▸ Problem to work on
Wherever a line of the records contains "riguarda", copy that line.

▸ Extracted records
###

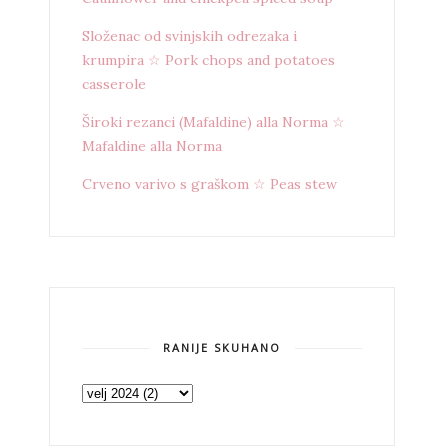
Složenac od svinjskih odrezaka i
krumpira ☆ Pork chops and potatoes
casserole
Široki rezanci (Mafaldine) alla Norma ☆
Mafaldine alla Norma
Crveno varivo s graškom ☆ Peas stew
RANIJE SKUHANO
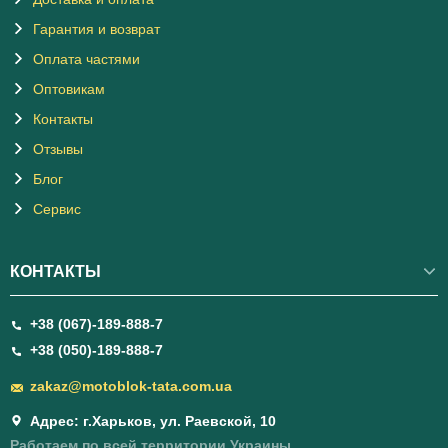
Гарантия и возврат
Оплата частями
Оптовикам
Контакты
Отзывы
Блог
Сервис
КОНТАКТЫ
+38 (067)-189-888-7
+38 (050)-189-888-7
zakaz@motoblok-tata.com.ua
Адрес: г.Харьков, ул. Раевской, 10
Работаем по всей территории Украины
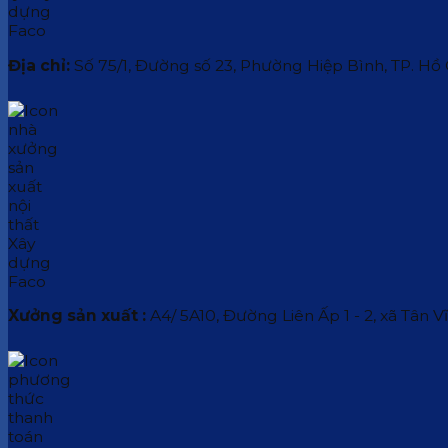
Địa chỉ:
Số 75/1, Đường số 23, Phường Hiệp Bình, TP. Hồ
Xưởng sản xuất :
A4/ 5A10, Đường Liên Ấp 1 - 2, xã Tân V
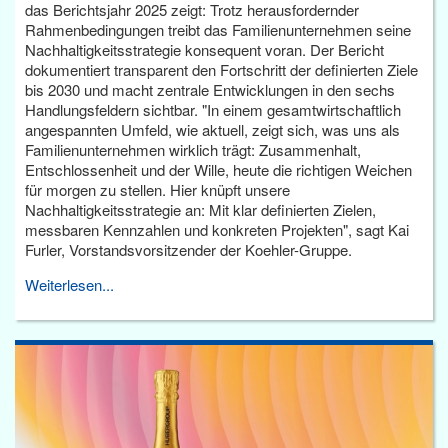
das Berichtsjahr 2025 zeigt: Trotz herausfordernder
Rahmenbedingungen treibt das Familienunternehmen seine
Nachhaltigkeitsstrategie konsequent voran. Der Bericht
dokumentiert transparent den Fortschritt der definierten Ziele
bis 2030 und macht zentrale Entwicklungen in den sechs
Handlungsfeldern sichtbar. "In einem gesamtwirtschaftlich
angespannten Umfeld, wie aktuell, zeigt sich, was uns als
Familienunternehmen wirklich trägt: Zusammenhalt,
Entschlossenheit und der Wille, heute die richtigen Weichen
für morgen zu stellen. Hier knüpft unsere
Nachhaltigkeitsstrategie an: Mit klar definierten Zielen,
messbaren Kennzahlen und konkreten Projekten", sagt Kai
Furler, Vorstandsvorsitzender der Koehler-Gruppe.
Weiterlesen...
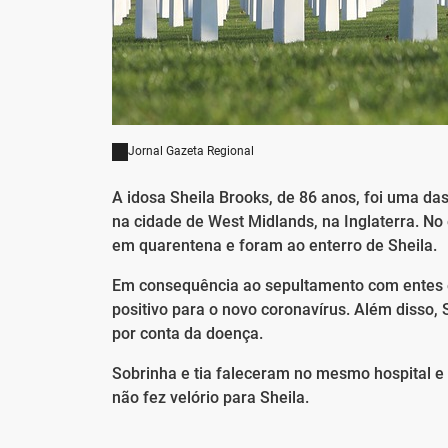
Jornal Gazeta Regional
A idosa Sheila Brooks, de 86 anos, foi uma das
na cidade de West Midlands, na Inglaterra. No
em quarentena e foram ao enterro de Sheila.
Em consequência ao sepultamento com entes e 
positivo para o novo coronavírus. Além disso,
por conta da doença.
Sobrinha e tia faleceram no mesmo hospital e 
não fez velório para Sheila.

###

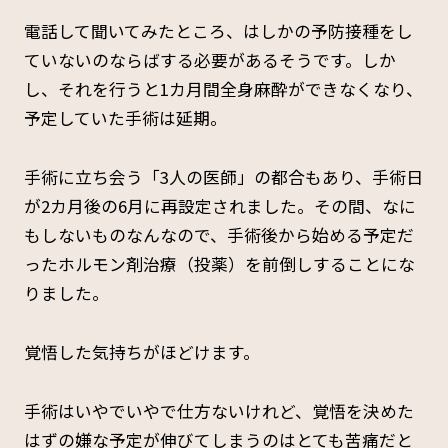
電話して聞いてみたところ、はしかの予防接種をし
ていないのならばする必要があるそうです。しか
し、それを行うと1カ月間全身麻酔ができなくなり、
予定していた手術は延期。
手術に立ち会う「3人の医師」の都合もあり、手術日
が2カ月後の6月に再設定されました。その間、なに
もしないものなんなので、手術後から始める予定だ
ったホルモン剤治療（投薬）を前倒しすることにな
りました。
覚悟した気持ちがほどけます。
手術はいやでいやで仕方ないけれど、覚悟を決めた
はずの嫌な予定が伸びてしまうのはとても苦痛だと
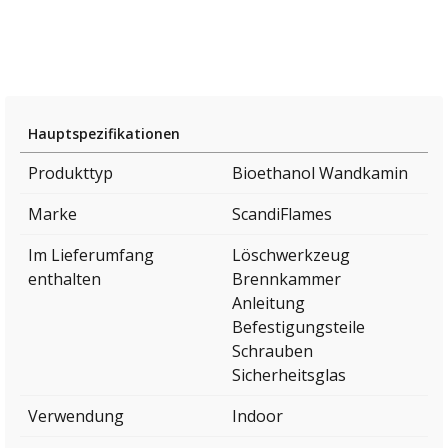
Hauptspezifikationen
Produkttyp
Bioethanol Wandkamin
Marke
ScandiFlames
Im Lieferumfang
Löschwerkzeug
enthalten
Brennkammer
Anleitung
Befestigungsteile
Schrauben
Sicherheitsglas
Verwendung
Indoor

###

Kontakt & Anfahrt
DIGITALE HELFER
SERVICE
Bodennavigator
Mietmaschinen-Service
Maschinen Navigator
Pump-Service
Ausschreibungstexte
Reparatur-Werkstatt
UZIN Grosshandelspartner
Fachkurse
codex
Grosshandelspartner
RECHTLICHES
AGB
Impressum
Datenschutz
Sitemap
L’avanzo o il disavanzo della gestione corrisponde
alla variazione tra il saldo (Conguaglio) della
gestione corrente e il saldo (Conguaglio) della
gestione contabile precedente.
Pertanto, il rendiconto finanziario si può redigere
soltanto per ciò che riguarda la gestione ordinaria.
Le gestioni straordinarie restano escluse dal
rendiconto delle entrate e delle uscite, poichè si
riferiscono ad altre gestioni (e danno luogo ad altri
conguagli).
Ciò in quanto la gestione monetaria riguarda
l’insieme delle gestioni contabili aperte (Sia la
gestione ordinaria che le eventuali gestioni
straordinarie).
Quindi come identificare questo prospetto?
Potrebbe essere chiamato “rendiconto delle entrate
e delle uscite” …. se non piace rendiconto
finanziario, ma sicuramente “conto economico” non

###

▸ Written response
soltanto per ciò che riguarda la gestione ordinaria.
Ciò in quanto la gestione monetaria riguarda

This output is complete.